President Donald Trump and his team are considering a “wide range of options” to acquire Greenland, including “the use of the U.S. military,” White House press secretary Caroline Leavitt told CNBC on Tuesday.
The statement further escalates the Trump administration’s already aggressive rhetoric regarding Greenland, which the president has long sought to make part of the United States.
President Trump said Sunday that the United States needs Greenland for national security purposes, pointing to Russian and Chinese activities in the area near the Arctic island.
Greenland is a territory of Denmark, which, like the United States, is a member of the North Atlantic Treaty Organization, an international military alliance.
Leaders of Denmark and other European North Atlantic Treaty Organization (NATO) countries issued a joint statement Tuesday morning, pushing back on President Trump’s increasingly vocal desire to acquire Greenland.
Levitt’s new comments on Greenland came after the release of the joint statement.
View from a drone shows a general view of Nuuk, Greenland, March 14, 2025.
Marco Julica | Reuters
“President Trump has made it clear that acquiring Greenland is a national security priority for the United States and that deterring adversaries in the Arctic is critical,” Levitt said.
“The President and his team are discussing a wide range of options for pursuing this important foreign policy objective, and of course the use of the U.S. military is always an option at the discretion of the commander in chief,” she said.
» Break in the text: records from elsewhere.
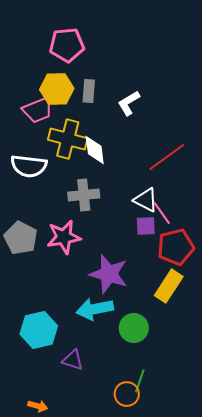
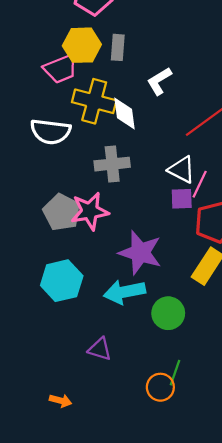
white L-shape: (129, 103) -> (159, 81), moved
pink line: (162, 213) -> (200, 184), turned 60
gray pentagon: (21, 238) -> (62, 212), moved
cyan hexagon: (39, 330) -> (62, 281), moved

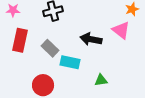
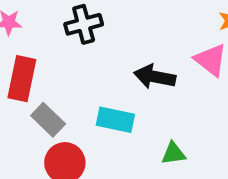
gray rectangle: (50, 48) -> (48, 120), moved

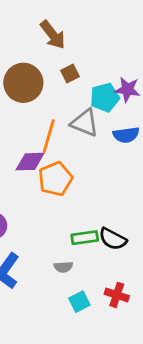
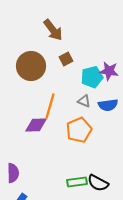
gray triangle: (85, 123) -> (84, 101), moved, size x0.6
orange pentagon: (55, 179) -> (79, 130), moved

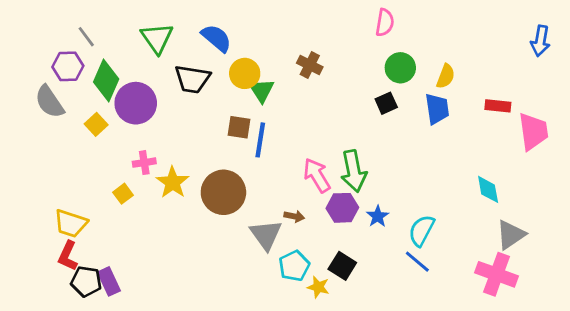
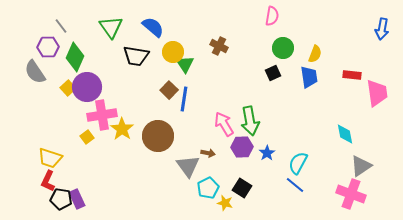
purple circle: (136, 103) -> (87, 87), moved
brown square: (239, 127) -> (169, 90), turned 36
pink cross: (144, 163) -> (102, 115), size x1.8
President Trump has frequently talked about absorbing both Greenland and Canada into the United States, as well as the Panama Canal. The controversial comments drew international condemnation, with some dismissing them as unserious and unlikely to materialize in U.S. foreign policy.
More serious concerns have been raised in recent days by the president’s renewed discussion of Greenland after U.S. forces entered Venezuela and successfully captured the country’s leader, Nicolas Maduro, and his wife, Cilia Flores.
After the operation, President Trump said, “I will continue to run the country until a safe, appropriate and wise transition of power can occur.”
President Trump also said that U.S. oil companies would enter Venezuela to “fix” the country’s energy infrastructure and that those companies would be “compensated” for their efforts.
President Trump told The Atlantic on Sunday morning that he would leave it to others to decide what intervening in Venezuela would mean for Greenland.
On Tuesday, Sen. Ruben Gallego (D-Ariz.) announced he would introduce a resolution to Congress to block President Trump’s invasion of Greenland.
“Wake up. President Trump is telling us exactly what he wants to do,” Gallego said in the X post. “We have to stop him before he invades other countries on a whim.”